** Opening Exercise data block **

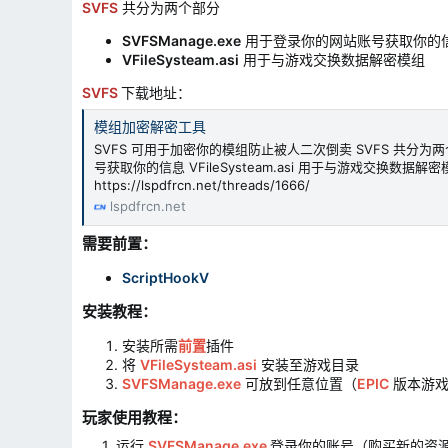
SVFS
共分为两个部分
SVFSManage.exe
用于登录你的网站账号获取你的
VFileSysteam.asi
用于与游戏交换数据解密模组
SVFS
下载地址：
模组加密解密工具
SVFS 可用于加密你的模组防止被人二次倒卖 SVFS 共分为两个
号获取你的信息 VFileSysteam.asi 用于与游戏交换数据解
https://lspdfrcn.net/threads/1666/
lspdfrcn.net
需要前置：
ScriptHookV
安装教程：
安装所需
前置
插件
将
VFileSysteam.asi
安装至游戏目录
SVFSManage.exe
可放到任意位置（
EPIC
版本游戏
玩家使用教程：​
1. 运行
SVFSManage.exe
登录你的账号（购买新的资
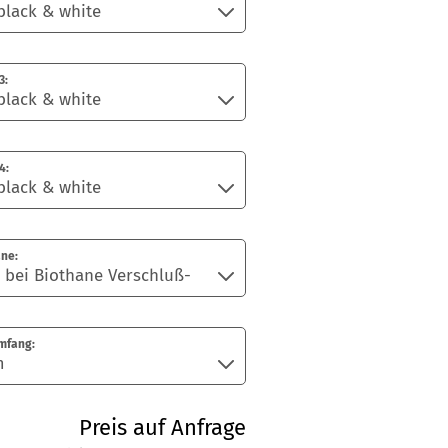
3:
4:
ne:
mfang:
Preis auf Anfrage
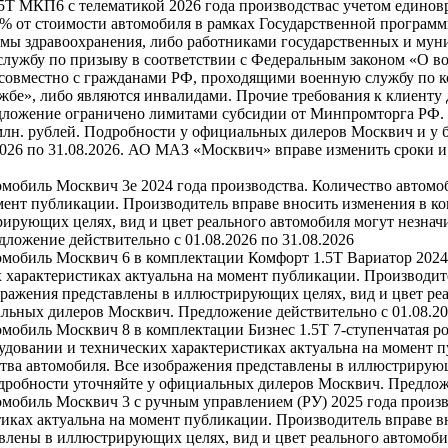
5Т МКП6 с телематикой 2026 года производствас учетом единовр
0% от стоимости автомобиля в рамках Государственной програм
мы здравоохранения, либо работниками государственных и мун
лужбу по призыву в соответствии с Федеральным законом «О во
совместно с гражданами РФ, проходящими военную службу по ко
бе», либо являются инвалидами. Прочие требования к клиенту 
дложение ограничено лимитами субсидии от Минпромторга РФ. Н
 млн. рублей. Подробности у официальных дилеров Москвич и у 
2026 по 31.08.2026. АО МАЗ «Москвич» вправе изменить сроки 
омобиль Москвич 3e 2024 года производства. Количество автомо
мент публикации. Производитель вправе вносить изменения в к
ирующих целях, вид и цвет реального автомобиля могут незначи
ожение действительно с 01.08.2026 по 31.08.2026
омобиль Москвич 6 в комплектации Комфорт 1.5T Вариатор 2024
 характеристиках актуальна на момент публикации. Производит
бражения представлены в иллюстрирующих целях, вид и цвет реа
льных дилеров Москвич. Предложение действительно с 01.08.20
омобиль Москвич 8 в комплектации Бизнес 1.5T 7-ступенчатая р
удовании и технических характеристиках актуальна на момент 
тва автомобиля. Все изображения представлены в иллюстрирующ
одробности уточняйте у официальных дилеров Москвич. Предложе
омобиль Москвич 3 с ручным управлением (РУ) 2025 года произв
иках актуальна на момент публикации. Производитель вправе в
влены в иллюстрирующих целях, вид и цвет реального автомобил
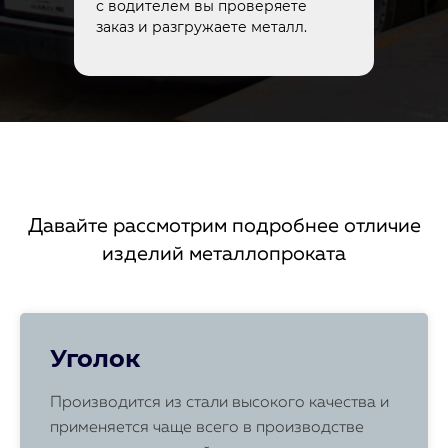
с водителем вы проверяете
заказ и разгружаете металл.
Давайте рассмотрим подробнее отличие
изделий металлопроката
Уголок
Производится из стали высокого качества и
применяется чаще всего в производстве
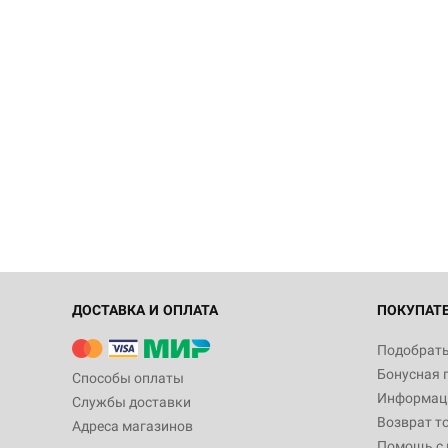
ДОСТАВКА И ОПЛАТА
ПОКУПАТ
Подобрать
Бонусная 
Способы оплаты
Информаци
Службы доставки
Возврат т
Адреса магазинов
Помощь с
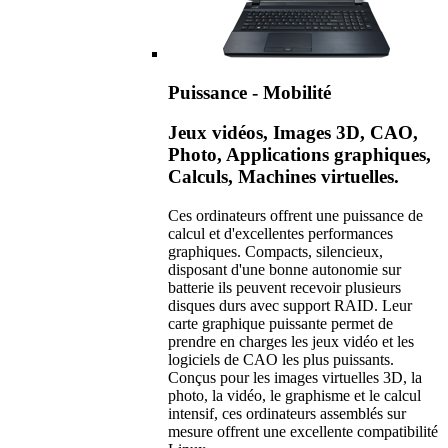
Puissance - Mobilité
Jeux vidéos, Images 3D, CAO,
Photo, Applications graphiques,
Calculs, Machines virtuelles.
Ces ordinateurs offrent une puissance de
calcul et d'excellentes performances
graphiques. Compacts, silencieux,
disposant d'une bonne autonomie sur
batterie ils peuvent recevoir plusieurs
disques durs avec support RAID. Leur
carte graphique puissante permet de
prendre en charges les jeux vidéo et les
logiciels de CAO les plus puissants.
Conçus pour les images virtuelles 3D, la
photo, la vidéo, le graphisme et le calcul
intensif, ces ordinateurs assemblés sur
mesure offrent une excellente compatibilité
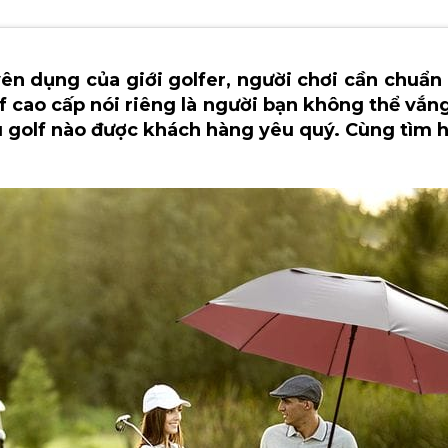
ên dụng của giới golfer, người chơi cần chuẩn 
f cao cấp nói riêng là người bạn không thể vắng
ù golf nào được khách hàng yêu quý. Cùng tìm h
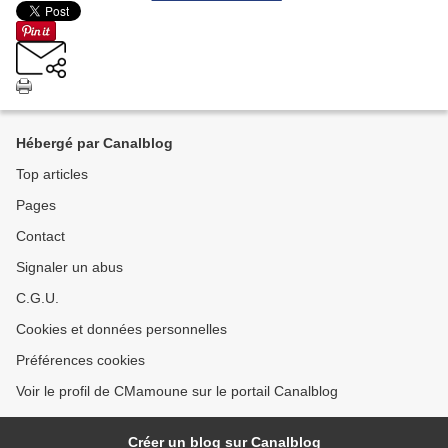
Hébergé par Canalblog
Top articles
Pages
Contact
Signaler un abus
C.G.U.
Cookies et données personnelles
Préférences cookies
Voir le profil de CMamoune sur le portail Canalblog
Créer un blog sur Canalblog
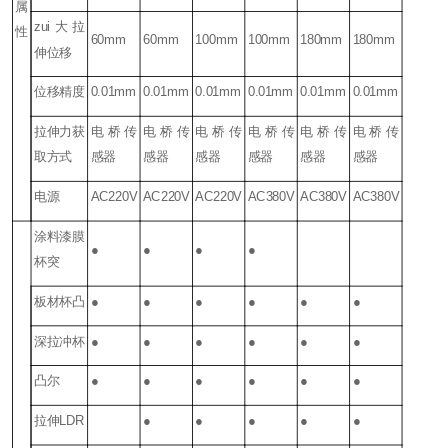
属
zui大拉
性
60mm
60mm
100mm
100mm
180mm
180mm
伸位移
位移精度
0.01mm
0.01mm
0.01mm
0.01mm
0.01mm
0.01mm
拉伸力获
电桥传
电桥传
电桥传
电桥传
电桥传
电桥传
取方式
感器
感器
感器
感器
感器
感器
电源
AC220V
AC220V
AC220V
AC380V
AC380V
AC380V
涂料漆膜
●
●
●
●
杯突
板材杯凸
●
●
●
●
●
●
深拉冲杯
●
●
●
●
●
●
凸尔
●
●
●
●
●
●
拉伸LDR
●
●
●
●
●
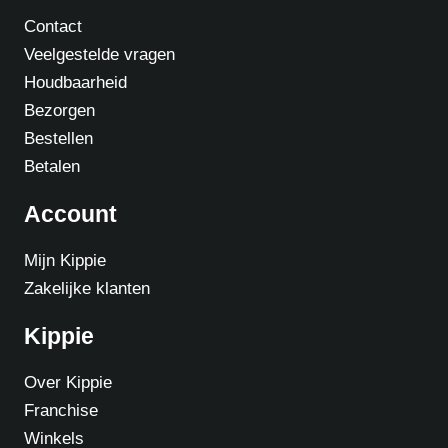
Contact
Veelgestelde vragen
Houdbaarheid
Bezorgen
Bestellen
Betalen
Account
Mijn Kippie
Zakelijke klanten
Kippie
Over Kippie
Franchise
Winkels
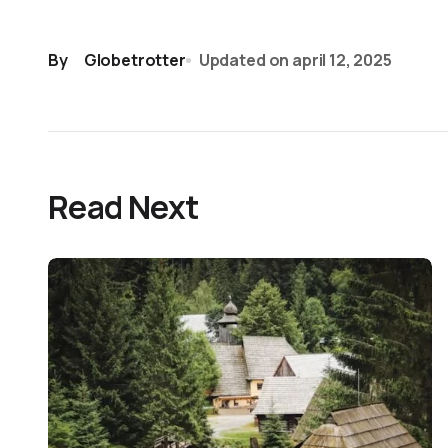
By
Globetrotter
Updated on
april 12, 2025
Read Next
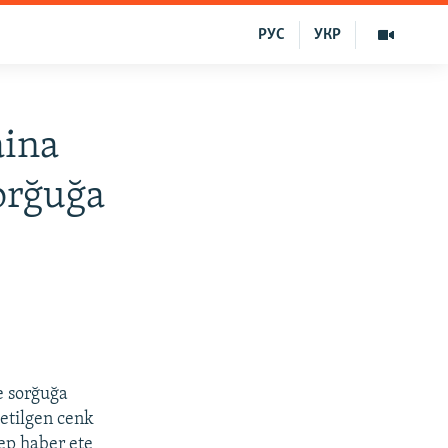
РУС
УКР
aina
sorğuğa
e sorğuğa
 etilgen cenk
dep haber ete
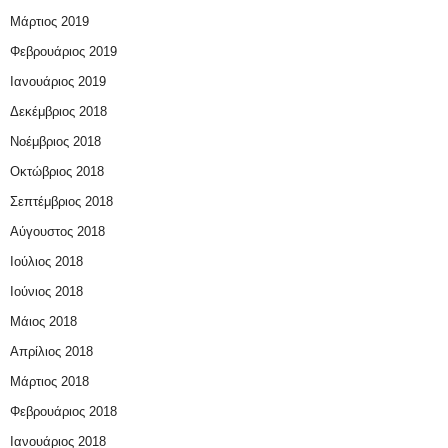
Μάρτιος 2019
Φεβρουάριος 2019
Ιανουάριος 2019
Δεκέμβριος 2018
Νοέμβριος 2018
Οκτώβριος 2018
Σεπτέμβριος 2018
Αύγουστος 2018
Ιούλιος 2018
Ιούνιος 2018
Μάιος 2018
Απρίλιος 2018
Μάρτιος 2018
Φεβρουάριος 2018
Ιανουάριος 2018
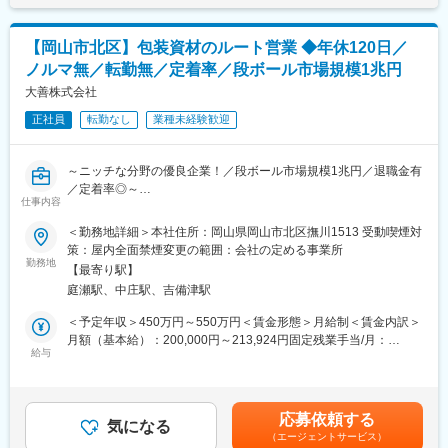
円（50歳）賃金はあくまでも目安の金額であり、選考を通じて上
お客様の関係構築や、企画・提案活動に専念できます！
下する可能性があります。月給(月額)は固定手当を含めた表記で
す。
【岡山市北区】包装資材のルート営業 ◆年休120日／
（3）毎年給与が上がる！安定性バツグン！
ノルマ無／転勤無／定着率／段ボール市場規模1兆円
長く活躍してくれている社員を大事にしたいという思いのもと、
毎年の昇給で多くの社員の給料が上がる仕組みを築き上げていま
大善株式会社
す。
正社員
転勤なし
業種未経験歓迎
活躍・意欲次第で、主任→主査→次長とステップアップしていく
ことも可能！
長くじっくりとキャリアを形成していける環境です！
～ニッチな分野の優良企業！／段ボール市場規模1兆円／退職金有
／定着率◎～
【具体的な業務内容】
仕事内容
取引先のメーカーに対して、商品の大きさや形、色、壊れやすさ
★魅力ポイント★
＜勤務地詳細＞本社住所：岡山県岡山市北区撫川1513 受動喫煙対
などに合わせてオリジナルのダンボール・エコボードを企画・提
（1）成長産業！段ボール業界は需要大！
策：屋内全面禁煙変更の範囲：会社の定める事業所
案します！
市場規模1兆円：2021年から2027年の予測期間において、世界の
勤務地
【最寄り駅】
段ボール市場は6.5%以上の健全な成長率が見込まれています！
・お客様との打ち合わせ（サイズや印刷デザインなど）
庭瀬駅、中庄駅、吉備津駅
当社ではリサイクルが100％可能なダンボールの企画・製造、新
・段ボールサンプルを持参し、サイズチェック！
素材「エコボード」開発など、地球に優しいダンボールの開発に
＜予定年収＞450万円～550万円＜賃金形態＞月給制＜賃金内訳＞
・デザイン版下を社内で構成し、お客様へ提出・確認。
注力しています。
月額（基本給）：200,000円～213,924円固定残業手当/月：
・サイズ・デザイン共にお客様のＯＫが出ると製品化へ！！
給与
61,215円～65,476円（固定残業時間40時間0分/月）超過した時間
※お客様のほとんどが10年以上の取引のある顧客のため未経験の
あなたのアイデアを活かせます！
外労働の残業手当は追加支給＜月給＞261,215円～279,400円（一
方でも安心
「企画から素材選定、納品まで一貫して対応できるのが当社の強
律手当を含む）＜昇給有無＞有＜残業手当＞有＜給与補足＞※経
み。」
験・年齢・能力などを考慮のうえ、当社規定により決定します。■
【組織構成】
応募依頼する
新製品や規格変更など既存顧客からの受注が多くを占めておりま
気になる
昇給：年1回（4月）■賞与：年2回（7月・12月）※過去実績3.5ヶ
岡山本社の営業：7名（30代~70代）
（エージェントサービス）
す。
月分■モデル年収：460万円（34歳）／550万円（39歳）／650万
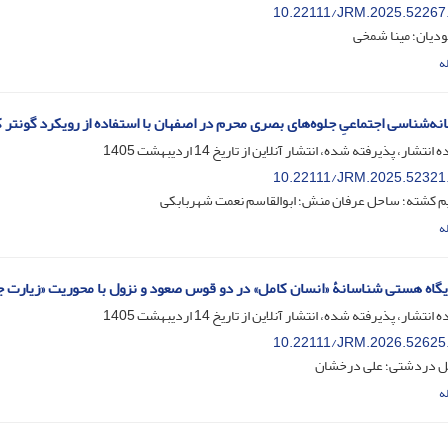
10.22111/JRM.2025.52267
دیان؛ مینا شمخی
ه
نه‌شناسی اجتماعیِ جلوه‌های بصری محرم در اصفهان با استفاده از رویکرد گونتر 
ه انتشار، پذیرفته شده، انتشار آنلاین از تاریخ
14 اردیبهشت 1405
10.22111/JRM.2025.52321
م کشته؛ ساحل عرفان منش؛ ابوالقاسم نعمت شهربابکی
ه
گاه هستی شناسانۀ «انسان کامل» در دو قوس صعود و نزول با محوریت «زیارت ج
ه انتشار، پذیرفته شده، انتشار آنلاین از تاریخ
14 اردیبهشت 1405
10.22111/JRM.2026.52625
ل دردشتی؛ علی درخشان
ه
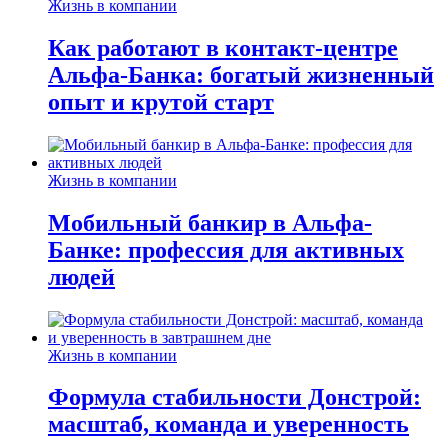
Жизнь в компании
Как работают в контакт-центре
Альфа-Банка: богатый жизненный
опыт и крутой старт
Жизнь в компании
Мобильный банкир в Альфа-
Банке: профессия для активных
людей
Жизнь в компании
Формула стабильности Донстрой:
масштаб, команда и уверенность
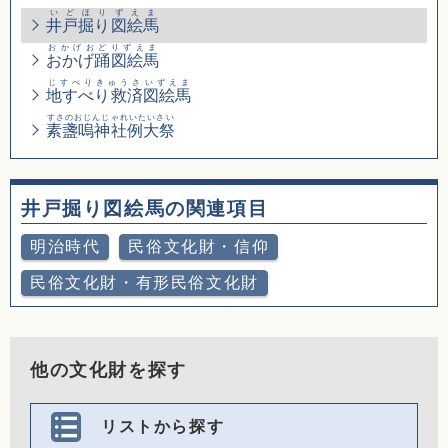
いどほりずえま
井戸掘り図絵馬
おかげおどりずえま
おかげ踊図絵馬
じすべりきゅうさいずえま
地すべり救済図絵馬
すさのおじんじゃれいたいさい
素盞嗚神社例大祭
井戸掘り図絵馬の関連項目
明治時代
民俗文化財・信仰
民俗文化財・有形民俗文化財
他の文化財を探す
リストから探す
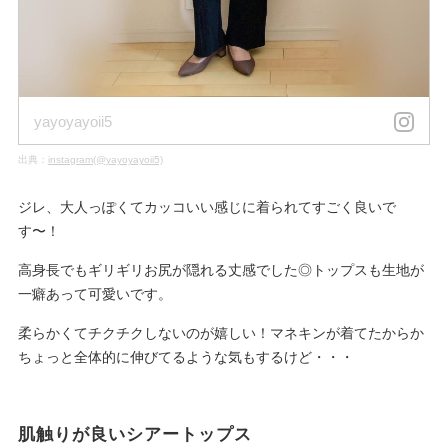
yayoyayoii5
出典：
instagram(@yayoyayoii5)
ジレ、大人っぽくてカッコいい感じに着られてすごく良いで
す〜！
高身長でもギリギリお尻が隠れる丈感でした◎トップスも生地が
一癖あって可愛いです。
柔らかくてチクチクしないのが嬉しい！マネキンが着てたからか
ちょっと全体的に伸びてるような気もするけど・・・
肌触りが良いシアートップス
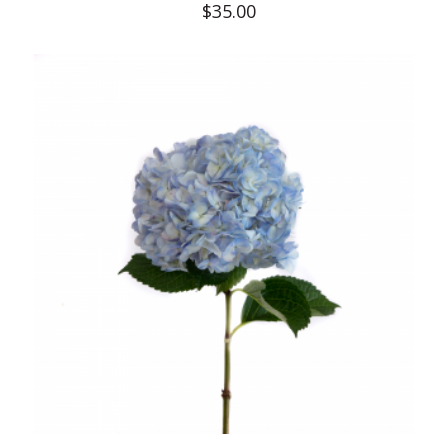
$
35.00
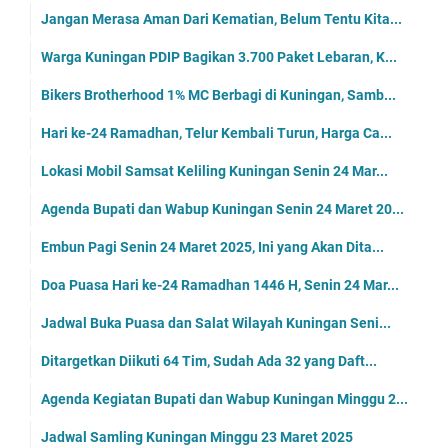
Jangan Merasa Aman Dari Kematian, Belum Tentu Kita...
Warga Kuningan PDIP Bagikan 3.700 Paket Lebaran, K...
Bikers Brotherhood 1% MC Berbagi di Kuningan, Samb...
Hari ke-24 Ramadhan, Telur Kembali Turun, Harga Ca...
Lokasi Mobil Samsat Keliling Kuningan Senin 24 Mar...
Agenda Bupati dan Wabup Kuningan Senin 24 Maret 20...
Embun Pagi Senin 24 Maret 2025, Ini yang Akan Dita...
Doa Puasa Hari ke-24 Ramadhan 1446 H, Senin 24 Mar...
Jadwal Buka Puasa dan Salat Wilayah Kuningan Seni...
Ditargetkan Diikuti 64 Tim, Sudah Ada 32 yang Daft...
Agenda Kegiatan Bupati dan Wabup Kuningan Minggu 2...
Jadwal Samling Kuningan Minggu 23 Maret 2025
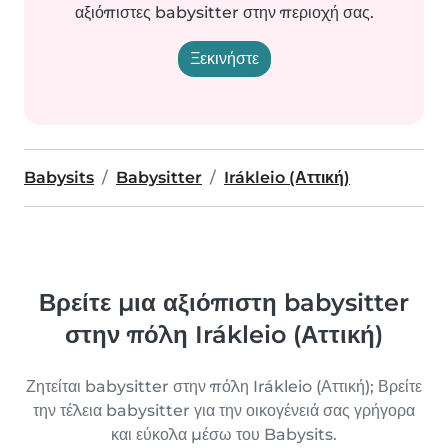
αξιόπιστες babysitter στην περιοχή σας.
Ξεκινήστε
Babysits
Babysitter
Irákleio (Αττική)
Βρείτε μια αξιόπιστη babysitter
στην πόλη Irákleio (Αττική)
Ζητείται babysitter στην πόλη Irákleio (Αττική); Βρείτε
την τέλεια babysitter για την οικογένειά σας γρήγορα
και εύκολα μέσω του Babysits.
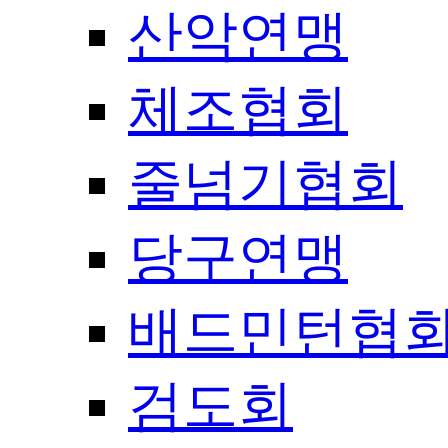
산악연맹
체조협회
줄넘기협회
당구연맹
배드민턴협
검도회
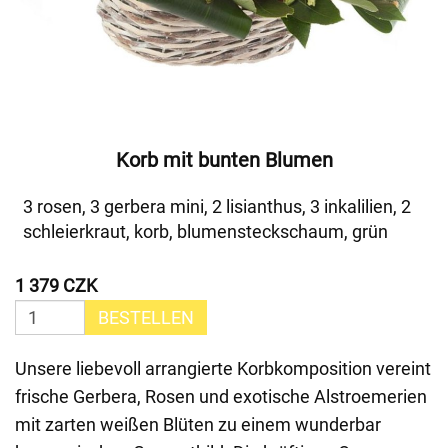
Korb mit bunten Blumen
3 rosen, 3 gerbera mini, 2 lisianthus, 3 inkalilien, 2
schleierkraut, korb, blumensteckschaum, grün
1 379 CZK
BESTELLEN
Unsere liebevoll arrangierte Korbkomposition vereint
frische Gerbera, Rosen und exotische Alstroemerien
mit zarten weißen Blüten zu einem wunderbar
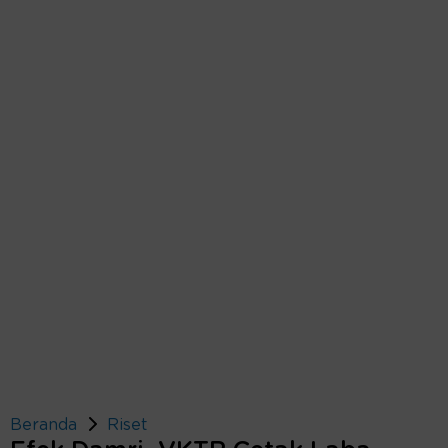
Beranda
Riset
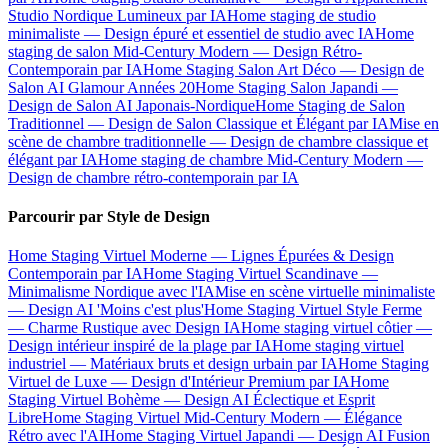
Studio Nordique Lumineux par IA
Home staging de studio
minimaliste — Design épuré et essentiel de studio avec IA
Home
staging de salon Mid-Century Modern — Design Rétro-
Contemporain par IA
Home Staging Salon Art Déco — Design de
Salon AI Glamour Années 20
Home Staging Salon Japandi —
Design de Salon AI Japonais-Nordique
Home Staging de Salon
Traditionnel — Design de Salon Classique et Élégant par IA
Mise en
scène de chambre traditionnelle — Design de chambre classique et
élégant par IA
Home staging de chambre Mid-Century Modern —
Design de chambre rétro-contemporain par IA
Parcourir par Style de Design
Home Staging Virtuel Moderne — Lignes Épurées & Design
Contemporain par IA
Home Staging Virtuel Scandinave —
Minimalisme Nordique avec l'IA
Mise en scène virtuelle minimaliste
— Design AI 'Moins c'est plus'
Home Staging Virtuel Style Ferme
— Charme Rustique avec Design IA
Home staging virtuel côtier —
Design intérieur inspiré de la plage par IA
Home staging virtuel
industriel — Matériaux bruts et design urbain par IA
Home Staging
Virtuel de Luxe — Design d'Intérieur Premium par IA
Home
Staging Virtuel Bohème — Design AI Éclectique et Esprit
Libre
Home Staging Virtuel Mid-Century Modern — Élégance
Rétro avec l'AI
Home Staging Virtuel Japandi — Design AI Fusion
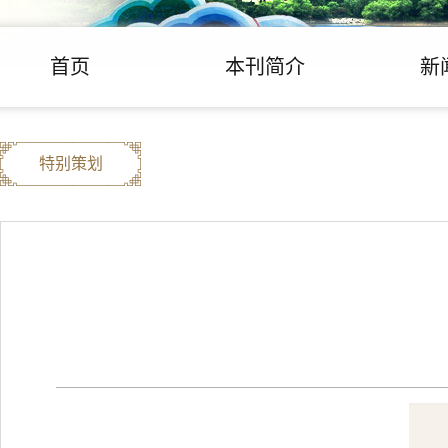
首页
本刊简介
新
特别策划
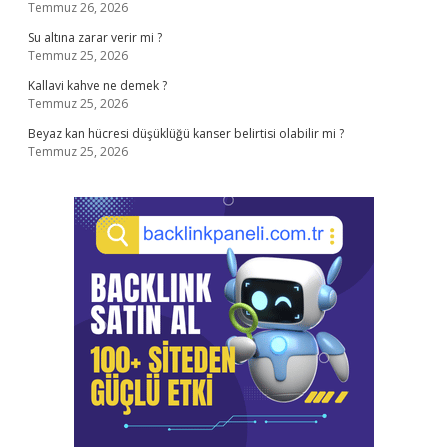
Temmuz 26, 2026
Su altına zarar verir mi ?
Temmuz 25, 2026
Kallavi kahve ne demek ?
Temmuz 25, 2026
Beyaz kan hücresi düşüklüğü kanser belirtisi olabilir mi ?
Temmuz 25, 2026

** Closing Exercise data block **

◆ Exercise prompt:
Your answer must be a single number, the count of lines in the data that hold the string "Hari".

◆ Result for this exercise:
2